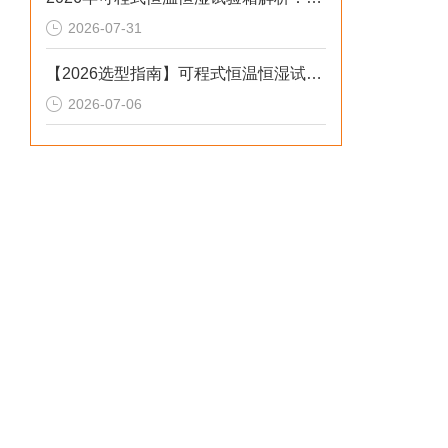
2026-07-31
【2026选型指南】可程式恒温恒湿试验箱：步进低配设备避坑指南
2026-07-06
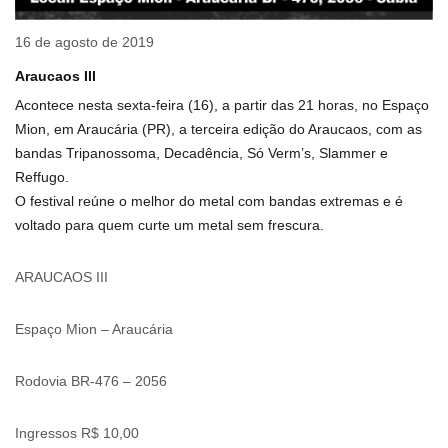
16 de agosto de 2019
Araucaos III
Acontece nesta sexta-feira (16), a partir das 21 horas, no Espaço
Mion, em Araucária (PR), a terceira edição do Araucaos, com as
bandas Tripanossoma, Decadência, Só Verm’s, Slammer e
Reffugo.
O festival reúne o melhor do metal com bandas extremas e é
voltado para quem curte um metal sem frescura.
ARAUCAOS III
Espaço Mion – Araucária
Rodovia BR-476 – 2056
Ingressos R$ 10,00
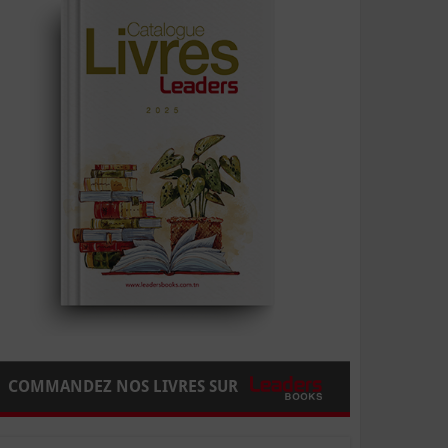
COMMANDEZ NOS LIVRES SUR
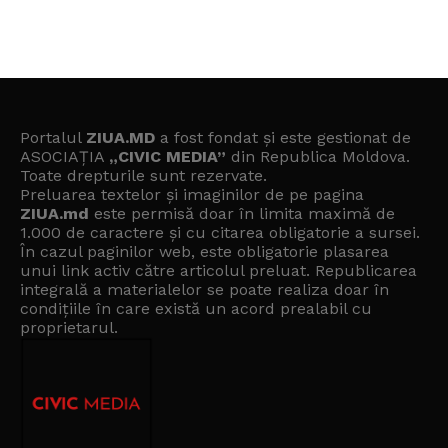
Portalul
ZIUA.MD
a fost fondat și este gestionat de
ASOCIAȚIA
„CIVIC MEDIA”
din Republica Moldova.
Toate drepturile sunt rezervate.
Preluarea textelor și imaginilor de pe pagina
ZIUA.md
este permisă doar în limita maximă de
1.000 de caractere și cu citarea obligatorie a sursei.
În cazul paginilor web, este obligatorie plasarea
unui link activ către articolul preluat. Republicarea
integrală a materialelor se poate realiza doar în
condițiile în care există un
acord prealabil cu
proprietarul
.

Problem details:
Leave out every line before the one containing "este permisă doar în limita maximă de"; set down that line and all remaining lines of the material exactly.

Output below:
este permisă doar în limita maximă de
1.000 de caractere și cu citarea obligatorie a sursei.
În cazul paginilor web, este obligatorie plasarea
unui link activ către articolul preluat. Republicarea
integrală a materialelor se poate realiza doar în
condițiile în care există un
acord prealabil cu
proprietarul
.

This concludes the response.